Stanford scientists find GPT-4 gets dumber over time

Miscellaneous / by admin / July 20, 2023

The accuracy of the paid version of ChatGPT was lower than that of the free chatbot.

New study from scientists at Stanford University confirmed what netizens have been complaining about for weeks: ChatGPT Plus, based on GPT-4 has really become dumber - unlike GPT-3.5, which runs the free version of the chatbot.

In their study, the authors compared responses to different requests from a chatbot based on GPT-4 and GPT-3.5. They found that the behavior of the chatbot and the accuracy of responses to some requests in the new version are significantly worsened.

The authors compared the GPT-4 and GPT-3.5 language models released in March and January. They found that during this time the accuracy of the GPT-4 dropped noticeably, while that of the GPT-3.5, on the contrary, increased.

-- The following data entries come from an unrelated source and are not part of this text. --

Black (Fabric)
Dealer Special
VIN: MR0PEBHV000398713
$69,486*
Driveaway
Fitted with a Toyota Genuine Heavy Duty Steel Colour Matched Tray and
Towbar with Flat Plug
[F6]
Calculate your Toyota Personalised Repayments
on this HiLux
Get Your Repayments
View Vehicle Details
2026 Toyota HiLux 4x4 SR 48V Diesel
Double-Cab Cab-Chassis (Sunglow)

For example, the accuracy of answering the question of whether 17077 is a prime number fell by 95.2%, while GPT-3.5, on the contrary, increased from 7.4% to 86.8%. Also, the chance of successful execution of the code written by the neural network has decreased in the current versions of both models.

instagram viewer

Previously, OpenAI Vice President Peter Welinder has already answered to the accusations of ChatGPT Plus users:

No, we didn't make the GPT-4 dumber. Everything is exactly the opposite: we make each new version smarter than the previous one.

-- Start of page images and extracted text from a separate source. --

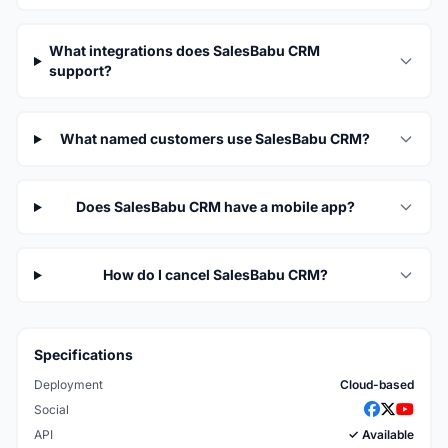
What integrations does SalesBabu CRM
support?
What named customers use SalesBabu CRM?
Does SalesBabu CRM have a mobile app?
How do I cancel SalesBabu CRM?
Specifications
Deployment
Cloud-based
Social
API
✓ Available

Now we have this hypothesis: when you use something more actively, you begin to notice problems that you did not see before.

Peter Welinder

VP of Product at OpenAI

In one of the replies to this tweet, Welinder asked provide evidence that the chatbot has become worse. A study from Stanford scientists appeared 5 days after that - and there has not yet been a response from OpenAI.

This is not the first time GPT-4 has been accused of providing false information. In March, NewsGuard analysts discoveredthat ChatGPT based on GPT-4 is easier to make tell a lie - while OpenAI itself claims a 40% increase in the accuracy of answers compared to GPT-3.5. IN in particular, in the NewsGuard tests, the new version of the neural network was less likely to refute false information - including false data about modern events and theories conspiracies.